Robert Bowman: The Word-Faith Controversy
Robert M. Bowman, Jr., The Word-Faith Controversy: Understanding the Health and Wealth Gospel (Grand Rapids: Baker, 2001), 254 pages, ISBN 9780801063442.
When I came across Bowman’s book The Word-Faith Controversy, I was very interested in his approach and conclusions because I had earlier done my Th.D. dissertation on nineteenth and twentieth century “faith theologies.” Bowman’s book is a significant contribution to the study of the Word of Faith movement.

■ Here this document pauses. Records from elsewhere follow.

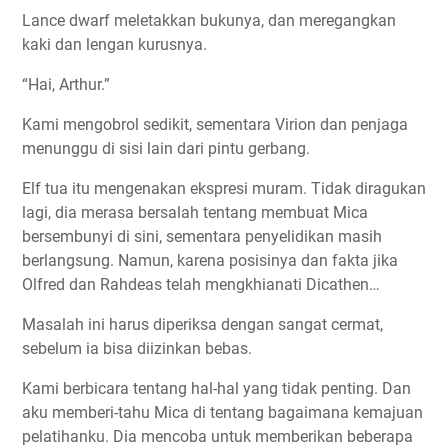
Lance dwarf meletakkan bukunya, dan meregangkan
kaki dan lengan kurusnya.
“Hai, Arthur.”
Kami mengobrol sedikit, sementara Virion dan penjaga
menunggu di sisi lain dari pintu gerbang.
Elf tua itu mengenakan ekspresi muram. Tidak diragukan
lagi, dia merasa bersalah tentang membuat Mica
bersembunyi di sini, sementara penyelidikan masih
berlangsung. Namun, karena posisinya dan fakta jika
Olfred dan Rahdeas telah mengkhianati Dicathen…
Masalah ini harus diperiksa dengan sangat cermat,
sebelum ia bisa diizinkan bebas.
Kami berbicara tentang hal-hal yang tidak penting. Dan
aku memberi-tahu Mica di tentang bagaimana kemajuan
pelatihanku. Dia mencoba untuk memberikan beberapa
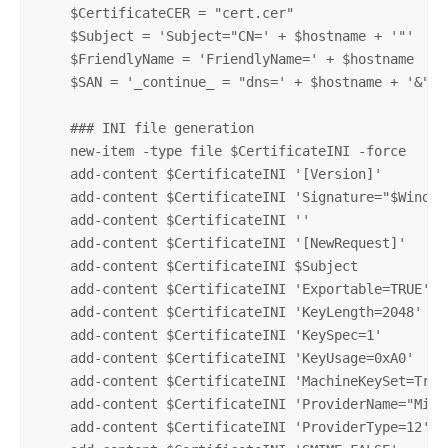
    $CertificateCER = "cert.cer"

    $Subject = 'Subject="CN=' + $hostname + '"'

    $FriendlyName = 'FriendlyName=' + $hostname

    $SAN = '_continue_ = "dns=' + $hostname + '&"'

    ### INI file generation

    new-item -type file $CertificateINI -force

    add-content $CertificateINI '[Version]'

    add-content $CertificateINI 'Signature="$Windows
    add-content $CertificateINI ''

    add-content $CertificateINI '[NewRequest]'

    add-content $CertificateINI $Subject

    add-content $CertificateINI 'Exportable=TRUE'

    add-content $CertificateINI 'KeyLength=2048'

    add-content $CertificateINI 'KeySpec=1'

    add-content $CertificateINI 'KeyUsage=0xA0'

    add-content $CertificateINI 'MachineKeySet=True'
    add-content $CertificateINI 'ProviderName="Micr
    add-content $CertificateINI 'ProviderType=12'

While not uncritical of the movement, he takes exception to many of the conclusions of Hank Hanegraaff (Christianity in Crisis) and D.R. McConnell (A Different Gospel). Contrary to Hanegraaff, he does not portray the movement as monolithic, but recognizes diversity and disagreement within the movement.
Bowman prefers to call E.W. Kenyon the “grandfather” of the Word-Faith movement, citing what he considers three other “fathers”: William Branham and the Latter Rain movement, Oral Roberts (whom he does not classify as Word-Faith), and especially Kenneth Hagin. He recognizes that Kenyon would not accept all that is taught in the Word-Faith movement (e.g., that God has a body or that believers are little gods), nor would Word-Faith leaders accept all that Kenyon taught (e.g., that tongues is not the initial evidence of the baptism in the Spirit). He concludes, “Kenyon is the source of most, but not all, of the distinctive and controversial teachings of the Word-Faith movement” (p. 38). Further, the Word-Faith teachers have sometimes gone beyond anything that Kenyon himself taught.
Taking a more scientific approach than McConnell and Hanegraaff, Bowman lists and compares 23 standard New Thought concepts with Christian Science and Kenyon. From this statistical analysis, he concludes that while there is much in common between Christian Science and New Thought, there is “little resemblance” between Kenyon and New Thought. Further, he concludes that Kenyon is “far closer to orthodoxy than is Christian Science” (p. 46). Kenyon may share some similarity with metaphysical thought, but his views are “fundamentally different” (p. 48). He demonstrates that McConnell’s methodology is faulty, and thus his conclusions regarding Kenyon’s connections with metaphysical New Thought are deeply flawed. While there may have been some metaphysical influence, Kenyon’s views are more unlike such concepts than like.
Bowman goes on to show that Kenyon’s teaching was rooted more in the pre-Pentecostal Higher Life, Keswick, healing and proto-Pentecostal movements. He cites examples of such teaching including Andrew Murray, Hannah Whitall Smith, Charles Cullis, A.J. Gordon, and others, especially concentrating on the teachings of A.B. Simpson and John G. Lake. He is less critical of the Keswick/Higher Life stream than Dale Simmons (E.W. Kenyon and the Postbelllum Pursuit of Peace, Power, and Prosperity), seeing less similarity between the Keswick/Higher Life tradition and metaphysical teaching.